## DATA EXCERPTS
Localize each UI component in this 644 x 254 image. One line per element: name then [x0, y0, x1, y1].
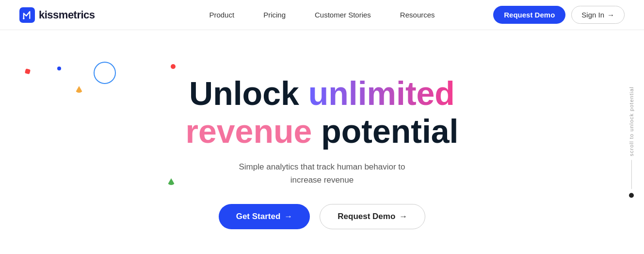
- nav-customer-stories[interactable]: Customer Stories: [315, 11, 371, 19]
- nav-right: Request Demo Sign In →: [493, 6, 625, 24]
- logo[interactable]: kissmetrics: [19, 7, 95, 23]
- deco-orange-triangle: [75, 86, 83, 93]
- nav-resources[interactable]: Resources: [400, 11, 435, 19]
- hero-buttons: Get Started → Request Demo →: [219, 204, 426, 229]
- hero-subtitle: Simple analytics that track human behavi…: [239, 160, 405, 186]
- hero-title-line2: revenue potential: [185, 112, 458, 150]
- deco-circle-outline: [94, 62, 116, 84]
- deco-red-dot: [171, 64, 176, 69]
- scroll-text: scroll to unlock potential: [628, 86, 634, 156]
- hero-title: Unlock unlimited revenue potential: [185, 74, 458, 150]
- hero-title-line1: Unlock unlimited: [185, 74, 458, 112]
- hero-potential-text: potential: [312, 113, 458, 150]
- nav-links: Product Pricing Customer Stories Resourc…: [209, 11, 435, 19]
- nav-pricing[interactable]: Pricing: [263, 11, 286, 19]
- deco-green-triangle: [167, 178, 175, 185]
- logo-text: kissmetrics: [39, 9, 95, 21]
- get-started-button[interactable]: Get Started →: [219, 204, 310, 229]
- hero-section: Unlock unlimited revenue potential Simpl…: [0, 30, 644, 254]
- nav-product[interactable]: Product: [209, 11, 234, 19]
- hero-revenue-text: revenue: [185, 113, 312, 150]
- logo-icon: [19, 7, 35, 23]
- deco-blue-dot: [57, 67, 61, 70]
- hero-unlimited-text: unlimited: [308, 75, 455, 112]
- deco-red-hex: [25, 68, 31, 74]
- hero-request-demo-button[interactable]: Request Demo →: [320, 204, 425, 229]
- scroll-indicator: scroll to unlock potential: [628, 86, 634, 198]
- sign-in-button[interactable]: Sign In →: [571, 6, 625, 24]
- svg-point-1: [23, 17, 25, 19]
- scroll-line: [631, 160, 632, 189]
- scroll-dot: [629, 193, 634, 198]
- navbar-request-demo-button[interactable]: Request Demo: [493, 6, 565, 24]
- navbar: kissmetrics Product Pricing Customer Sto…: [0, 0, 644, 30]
---
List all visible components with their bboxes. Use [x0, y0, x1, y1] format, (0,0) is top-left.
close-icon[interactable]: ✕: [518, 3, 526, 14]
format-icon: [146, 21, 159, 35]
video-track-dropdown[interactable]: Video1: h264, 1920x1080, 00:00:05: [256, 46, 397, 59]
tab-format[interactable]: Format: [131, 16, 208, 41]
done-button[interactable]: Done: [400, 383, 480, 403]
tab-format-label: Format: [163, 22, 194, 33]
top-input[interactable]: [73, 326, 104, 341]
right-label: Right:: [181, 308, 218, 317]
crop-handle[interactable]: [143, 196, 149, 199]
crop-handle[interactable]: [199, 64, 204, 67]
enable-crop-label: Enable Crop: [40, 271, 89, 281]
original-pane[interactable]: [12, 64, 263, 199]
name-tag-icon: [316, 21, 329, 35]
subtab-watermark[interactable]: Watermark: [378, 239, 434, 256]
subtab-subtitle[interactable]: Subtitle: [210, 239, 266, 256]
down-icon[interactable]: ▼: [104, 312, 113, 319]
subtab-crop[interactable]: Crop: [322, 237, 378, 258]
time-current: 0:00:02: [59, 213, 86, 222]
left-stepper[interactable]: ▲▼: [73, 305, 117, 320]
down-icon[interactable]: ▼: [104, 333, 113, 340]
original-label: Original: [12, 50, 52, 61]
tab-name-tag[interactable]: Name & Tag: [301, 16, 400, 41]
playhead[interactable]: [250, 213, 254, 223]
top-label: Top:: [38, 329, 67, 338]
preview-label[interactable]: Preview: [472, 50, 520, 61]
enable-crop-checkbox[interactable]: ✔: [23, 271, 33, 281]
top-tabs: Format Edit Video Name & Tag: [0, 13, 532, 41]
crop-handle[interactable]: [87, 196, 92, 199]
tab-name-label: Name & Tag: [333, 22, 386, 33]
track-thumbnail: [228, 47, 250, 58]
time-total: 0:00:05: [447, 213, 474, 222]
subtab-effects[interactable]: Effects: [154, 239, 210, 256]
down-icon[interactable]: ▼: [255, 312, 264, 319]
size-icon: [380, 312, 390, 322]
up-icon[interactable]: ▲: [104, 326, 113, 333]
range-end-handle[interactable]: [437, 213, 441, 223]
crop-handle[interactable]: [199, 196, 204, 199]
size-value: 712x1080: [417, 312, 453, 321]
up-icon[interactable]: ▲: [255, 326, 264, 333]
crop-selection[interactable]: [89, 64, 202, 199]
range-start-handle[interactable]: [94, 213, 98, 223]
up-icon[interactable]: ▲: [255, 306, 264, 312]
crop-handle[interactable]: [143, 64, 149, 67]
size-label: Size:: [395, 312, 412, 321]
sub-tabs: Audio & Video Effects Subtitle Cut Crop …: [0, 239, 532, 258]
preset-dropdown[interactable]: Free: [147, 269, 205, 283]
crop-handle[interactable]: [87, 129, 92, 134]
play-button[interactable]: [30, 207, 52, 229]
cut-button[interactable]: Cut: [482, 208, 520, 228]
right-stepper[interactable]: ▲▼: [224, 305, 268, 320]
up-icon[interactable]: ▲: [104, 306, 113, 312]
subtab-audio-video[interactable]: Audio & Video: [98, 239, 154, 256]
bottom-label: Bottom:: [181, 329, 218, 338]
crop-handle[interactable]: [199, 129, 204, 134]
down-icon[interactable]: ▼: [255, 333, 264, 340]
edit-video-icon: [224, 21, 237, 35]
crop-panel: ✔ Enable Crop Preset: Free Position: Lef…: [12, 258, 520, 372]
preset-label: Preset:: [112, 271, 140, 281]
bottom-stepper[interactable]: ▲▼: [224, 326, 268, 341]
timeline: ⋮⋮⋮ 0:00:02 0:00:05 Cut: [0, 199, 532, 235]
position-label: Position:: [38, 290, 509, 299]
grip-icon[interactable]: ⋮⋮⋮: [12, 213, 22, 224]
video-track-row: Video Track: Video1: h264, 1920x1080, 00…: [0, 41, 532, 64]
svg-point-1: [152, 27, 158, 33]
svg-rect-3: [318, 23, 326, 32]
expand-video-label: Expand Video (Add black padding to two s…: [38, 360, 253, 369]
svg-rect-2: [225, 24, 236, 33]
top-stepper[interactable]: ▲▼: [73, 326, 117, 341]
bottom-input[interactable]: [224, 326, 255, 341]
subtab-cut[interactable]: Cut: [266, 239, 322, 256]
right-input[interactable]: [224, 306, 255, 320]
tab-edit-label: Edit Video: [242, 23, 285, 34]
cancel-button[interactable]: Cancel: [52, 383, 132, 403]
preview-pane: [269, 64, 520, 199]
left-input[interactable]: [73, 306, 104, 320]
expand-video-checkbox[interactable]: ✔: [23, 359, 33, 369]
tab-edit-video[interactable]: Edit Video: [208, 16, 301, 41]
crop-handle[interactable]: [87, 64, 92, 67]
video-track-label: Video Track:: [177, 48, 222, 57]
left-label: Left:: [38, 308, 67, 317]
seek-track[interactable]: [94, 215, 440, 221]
==
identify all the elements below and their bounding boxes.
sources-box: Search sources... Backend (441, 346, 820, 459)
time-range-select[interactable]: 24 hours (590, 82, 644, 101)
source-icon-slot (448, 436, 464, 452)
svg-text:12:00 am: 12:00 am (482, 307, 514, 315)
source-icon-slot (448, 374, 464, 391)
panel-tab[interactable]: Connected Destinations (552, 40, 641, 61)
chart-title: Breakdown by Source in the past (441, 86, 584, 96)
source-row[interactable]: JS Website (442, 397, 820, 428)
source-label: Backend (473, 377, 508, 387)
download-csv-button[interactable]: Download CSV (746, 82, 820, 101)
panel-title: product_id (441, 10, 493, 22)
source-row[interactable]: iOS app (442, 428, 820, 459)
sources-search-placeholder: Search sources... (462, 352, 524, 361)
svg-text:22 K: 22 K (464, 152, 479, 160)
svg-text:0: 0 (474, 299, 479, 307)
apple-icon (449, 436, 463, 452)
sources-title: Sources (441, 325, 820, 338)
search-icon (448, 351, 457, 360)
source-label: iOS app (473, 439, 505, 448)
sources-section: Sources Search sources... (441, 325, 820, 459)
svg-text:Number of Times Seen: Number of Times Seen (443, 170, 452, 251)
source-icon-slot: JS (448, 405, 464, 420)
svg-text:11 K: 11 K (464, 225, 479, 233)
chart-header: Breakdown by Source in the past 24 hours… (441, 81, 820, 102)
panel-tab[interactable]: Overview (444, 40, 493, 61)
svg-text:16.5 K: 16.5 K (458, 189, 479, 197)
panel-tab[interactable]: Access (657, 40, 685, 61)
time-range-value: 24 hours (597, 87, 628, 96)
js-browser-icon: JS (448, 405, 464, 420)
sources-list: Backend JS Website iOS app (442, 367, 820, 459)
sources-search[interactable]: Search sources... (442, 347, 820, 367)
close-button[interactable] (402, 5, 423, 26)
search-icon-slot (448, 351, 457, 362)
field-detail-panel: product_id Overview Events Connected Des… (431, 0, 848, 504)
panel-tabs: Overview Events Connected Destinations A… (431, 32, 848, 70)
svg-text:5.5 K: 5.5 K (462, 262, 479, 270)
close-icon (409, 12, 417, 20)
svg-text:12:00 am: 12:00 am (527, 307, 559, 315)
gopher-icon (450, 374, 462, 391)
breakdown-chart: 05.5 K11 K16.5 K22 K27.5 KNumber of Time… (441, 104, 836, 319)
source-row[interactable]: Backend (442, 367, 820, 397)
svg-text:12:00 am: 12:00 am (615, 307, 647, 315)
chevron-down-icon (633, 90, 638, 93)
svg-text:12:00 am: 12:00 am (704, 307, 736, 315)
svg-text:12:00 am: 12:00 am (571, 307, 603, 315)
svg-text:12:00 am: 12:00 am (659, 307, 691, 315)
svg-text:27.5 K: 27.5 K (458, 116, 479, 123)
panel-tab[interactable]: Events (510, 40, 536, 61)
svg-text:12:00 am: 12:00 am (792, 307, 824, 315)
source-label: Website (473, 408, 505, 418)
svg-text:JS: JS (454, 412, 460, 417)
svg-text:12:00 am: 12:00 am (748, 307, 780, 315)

## EXERCISE BRIEF
In the lines above, spot each one that contains the word "Overview" and copy it.

## WRITTEN REPLY
panel-tab[interactable]: Overview (444, 40, 493, 61)
field-detail-panel: product_id Overview Events Connected Des… (431, 0, 848, 504)
panel-tabs: Overview Events Connected Destinations A… (431, 32, 848, 70)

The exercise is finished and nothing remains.